··· INPUT FOR THIS TASK

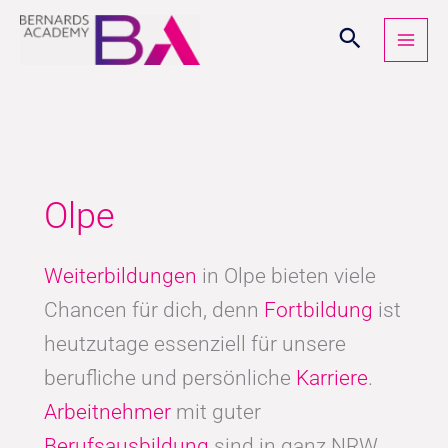
Zum
Inhalt
springen
Olpe
Weiterbildungen
in Olpe bieten viele
Chancen für dich, denn
Fortbildung
ist
heutzutage essenziell für unsere
berufliche und persönliche
Karriere
.
Arbeitnehmer
mit guter
Berufsausbildung
sind in ganz NRW,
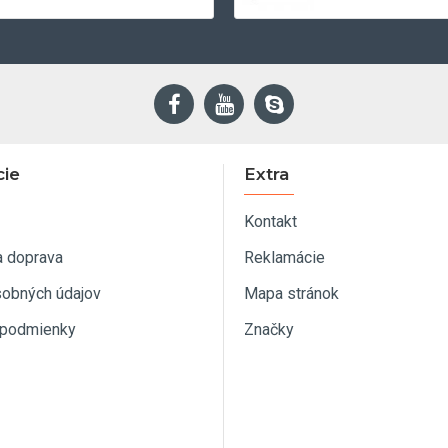
cie
Extra
Kontakt
a doprava
Reklamácie
sobných údajov
Mapa stránok
podmienky
Značky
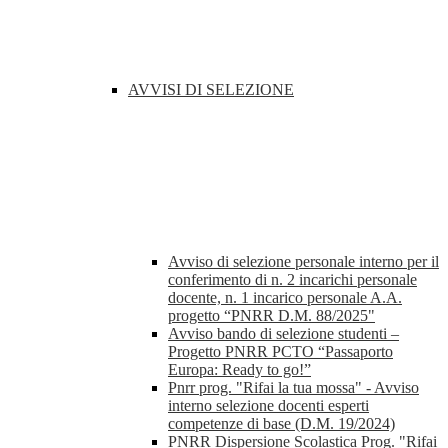
AVVISI DI SELEZIONE
Avviso di selezione personale interno per il
conferimento di n. 2 incarichi personale
docente, n. 1 incarico personale A.A.
progetto “PNRR D.M. 88/2025"
Avviso bando di selezione studenti –
Progetto PNRR PCTO “Passaporto
Europa: Ready to go!”
Pnrr prog. "Rifai la tua mossa" - Avviso
interno selezione docenti esperti
competenze di base (D.M. 19/2024)
PNRR Dispersione Scolastica Prog. "Rifai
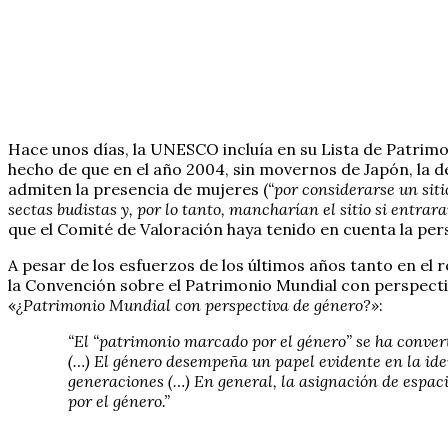
Hace unos días, la UNESCO incluía en su Lista de Patrim
hecho de que en el año 2004, sin movernos de Japón, la d
admiten la presencia de mujeres (
“por considerarse un sit
sectas budistas y, por lo tanto, mancharían el sitio si entra
que el Comité de Valoración haya tenido en cuenta la pe
A pesar de los esfuerzos de los últimos años tanto en e
la Convención sobre el Patrimonio Mundial con perspecti
«
¿Patrimonio Mundial con perspectiva de género?»
:
“El “patrimonio marcado por el género” se ha conver
(…) El género desempeña un papel evidente en la iden
generaciones (…) En general, la asignación de espac
por el género.”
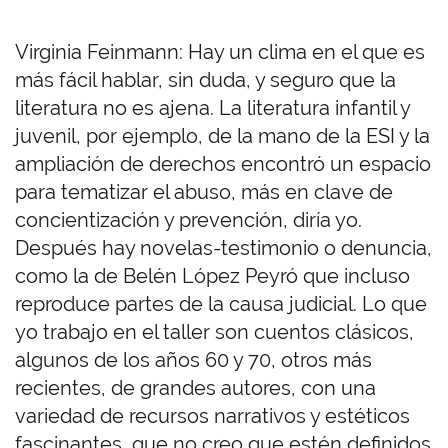
Virginia Feinmann: Hay un clima en el que es
más fácil hablar, sin duda, y seguro que la
literatura no es ajena. La literatura infantil y
juvenil, por ejemplo, de la mano de la ESI y la
ampliación de derechos encontró un espacio
para tematizar el abuso, más en clave de
concientización y prevención, diría yo.
Después hay novelas-testimonio o denuncia,
como la de Belén López Peyró que incluso
reproduce partes de la causa judicial. Lo que
yo trabajo en el taller son cuentos clásicos,
algunos de los años 60 y 70, otros más
recientes, de grandes autores, con una
variedad de recursos narrativos y estéticos
fascinantes, que no creo que estén definidos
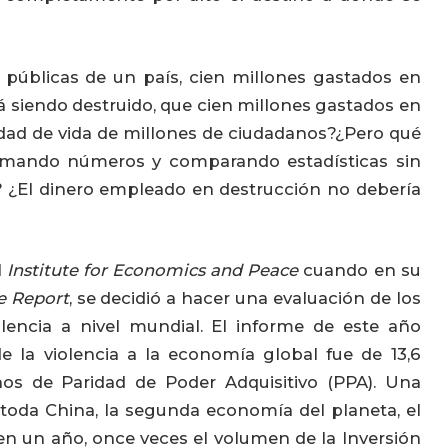
 públicas de un país, cien millones gastados en
 siendo destruido, que cien millones gastados en
idad de vida de millones de ciudadanos?¿Pero qué
mando números y comparando estadísticas sin
? ¿El dinero empleado en destrucción no debería
l
Institute for Economics and Peace
cuando en su
e Report
, se decidió a hacer una evaluación de los
olencia a nivel mundial. El informe de este año
 la violencia a la economía global fue de 13,6
nos de Paridad de Poder Adquisitivo (PPA). Una
toda China, la segunda economía del planeta, el
n un año, once veces el volumen de la Inversión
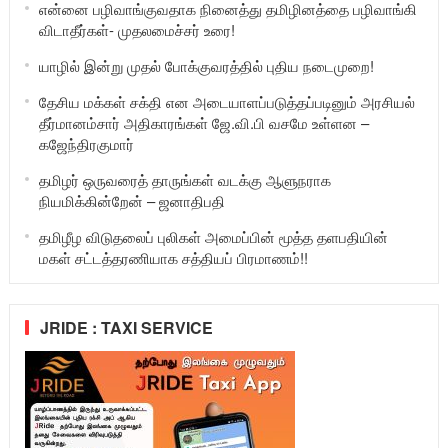
என்னை பழிவாங்குவதாக நினைத்து தமிழினத்தை பழிவாங்கி
விடாதீர்கள்- முதலமைச்சர் உரை!
யாழில் இன்று முதல் போக்குவரத்தில் புதிய நடைமுறை!
தேசிய மக்கள் சக்தி என அடையாளப்படுத்தப்படினும் அரசியல்
தீர்மானம்சார் அதிகாரங்கள் ஜே.வி.பி வசமே உள்ளன –
கஜேந்திரகுமார்
தமிழர் ஒருவரைத் தாருங்கள் வடக்கு ஆளுநராக
நியமிக்கின்றேன் – ஜனாதிபதி
தமிழீழ விடுதலைப் புலிகள் அமைப்பின் மூத்த தளபதியின்
மகள் சட்டத்தரணியாக சத்தியப் பிரமாணம்!!
JRIDE : TAXI SERVICE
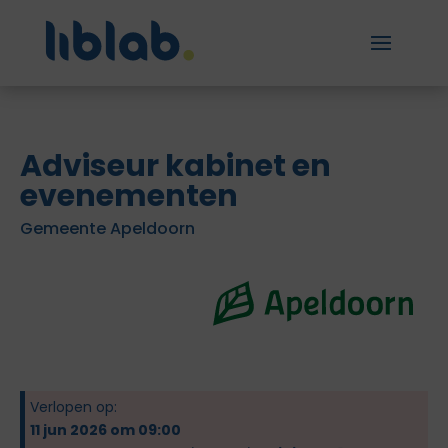
Adviseur kabinet en
evenementen
Gemeente Apeldoorn
Verlopen op:
11 jun 2026 om 09:00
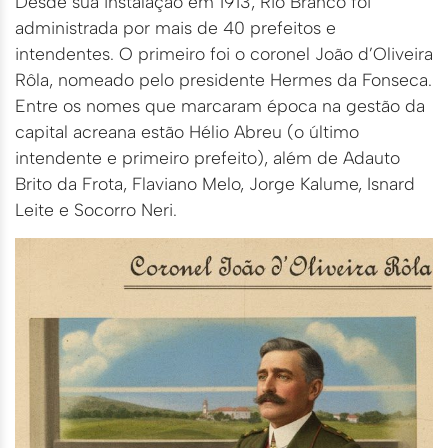
Desde sua instalação em 1913, Rio Branco foi
administrada por mais de 40 prefeitos e
intendentes. O primeiro foi o coronel João d’Oliveira
Rôla, nomeado pelo presidente Hermes da Fonseca.
Entre os nomes que marcaram época na gestão da
capital acreana estão Hélio Abreu (o último
intendente e primeiro prefeito), além de Adauto
Brito da Frota, Flaviano Melo, Jorge Kalume, Isnard
Leite e Socorro Neri.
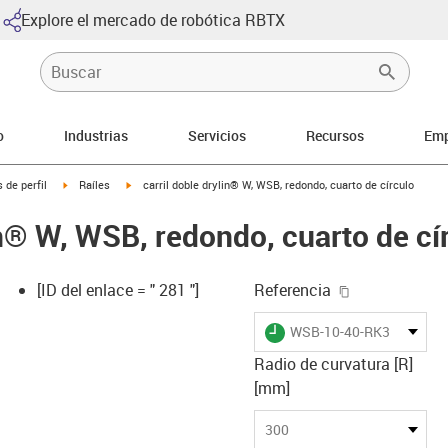
Explore el mercado de robótica RBTX
o
Industrias
Servicios
Recursos
Emp
-arrow-right
igus-icon-arrow-right
igus-icon-arrow-right
 de perfil
Raíles
carril doble drylin® W, WSB, redondo, cuarto de círculo
in® W, WSB, redondo, cuarto de cí
igus-icon-cop
[ID del enlace = " 281 "]
Referencia
igus-icon-lieferzeit
WSB-10-40-RK300QS
Radio de curvatura [R]
[mm]
-icon-lupe
-icon-lupe
300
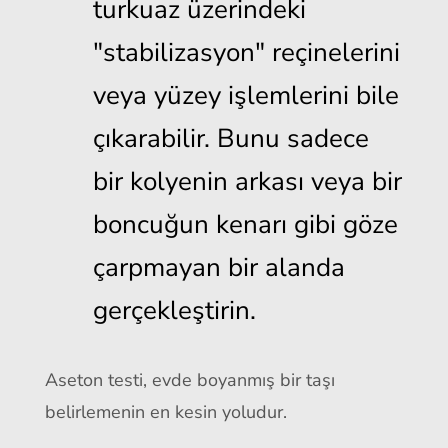
turkuaz üzerindeki
"stabilizasyon" reçinelerini
veya yüzey işlemlerini bile
çıkarabilir. Bunu sadece
bir kolyenin arkası veya bir
boncuğun kenarı gibi göze
çarpmayan bir alanda
gerçekleştirin.
Aseton testi, evde boyanmış bir taşı
belirlemenin en kesin yoludur.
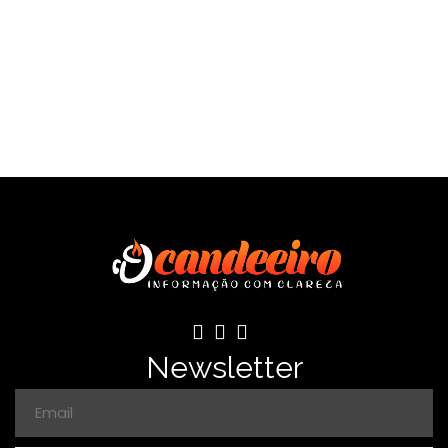
Newsletter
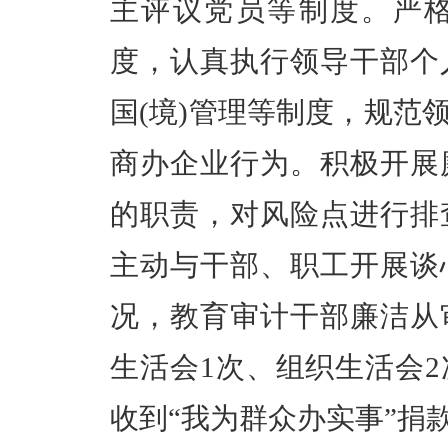
主评议党员等制度。严格
度，认真执行领导干部个
国(境)管理等制度，规范
商办企业行为。积极开展
的职责，对风险点进行排
主动与干部、职工开展谈
况，教育审计干部廉洁从
生活会1次、组织生活会2
收到“我为群众办实事”捐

······

◆ **WORK TASK**
Find each line in the records above that contains "redondo", and copy it.

◆ **OUTPUT**
carril doble drylin® W, WSB, redondo, cuarto de círculo
in® W, WSB, redondo, cuarto de cí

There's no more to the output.